I placed an online order for the four-bag promo offer yesterday around 3.00 pm and they have just been delivered along with a free taster pack of Peruvian beans. Terrific service in every respect!


----------



## shrink (Nov 12, 2012)

we should compile a list of suppliers where you can get a kilo of coffee for sub £20









extract - original £15 for 1kg and £3.50 postage

Rave - Signature £12.50 for 1kg and £3 (ish) postage

hasbean - careful buying could get you 4x bags and postage for sub £20


----------



## Chris_on_caffeine (Jul 21, 2012)

Problem is, if the market gets driven by who's the cheapest then the quality of your coffee will reduce.


----------



## shrink (Nov 12, 2012)

I think we have to distinguish between cheap and good value. For those of us making coffee at home every day, and not selling those drinks for profit, spending £22-25 a kilo on coffee is pretty hard to swallow. Value has to drive the home user a little, especially when treating coffee as a consumable, like milk, tea or soap powder.


----------



## mike 100 (Jul 15, 2010)

gmason said:


> I placed an online order for the four-bag promo offer yesterday around 3.00 pm and they have just been delivered along with a free taster pack of Peruvian beans. Terrific service in every respect!
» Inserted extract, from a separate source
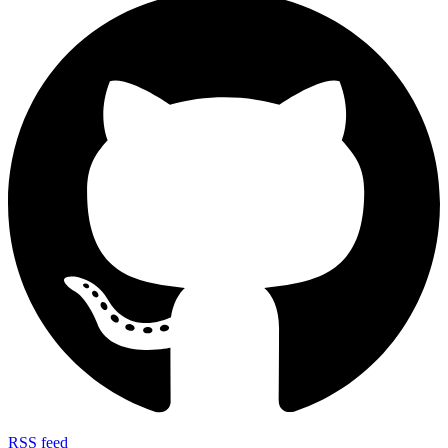
RSS feed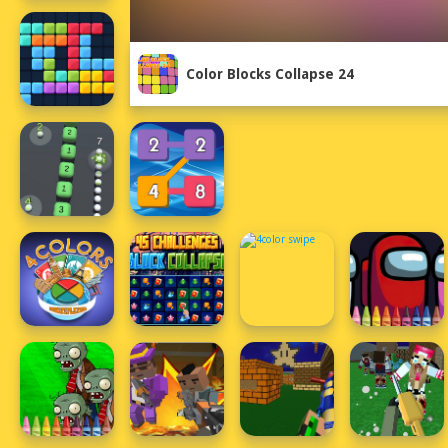
Color Blocks Collapse 24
You willl love the Peruvian Yanesha, lovely flavour!


----------



## gman147 (Jul 7, 2012)

The main issue I find is with postage. As I order smaller but more often, I'm getting hit harder by shipping costs. The problem for the domestic user is the fact they don't get through as much coffee as the commercial user. Therefore buying in bulk which is often much cheaper can't be justified where freshness of beans would have to be sacrificed.


----------



## shrink (Nov 12, 2012)

I'm finding that i get through a 250g back every 4 days or so, mostly because for now, i'm working at home.

as a result a 1kg bag would last me about 3 weeks perhaps. Certainly within the timeframe of it being fresh enough. So i'll likely be looking for suppliers that can do me good rates on 1kg bags.


----------



## gmason (Aug 9, 2012)

Likewise. Danger of being on the ceiling by lunchtime! The distraction of all those unopened bags doesn't help.


----------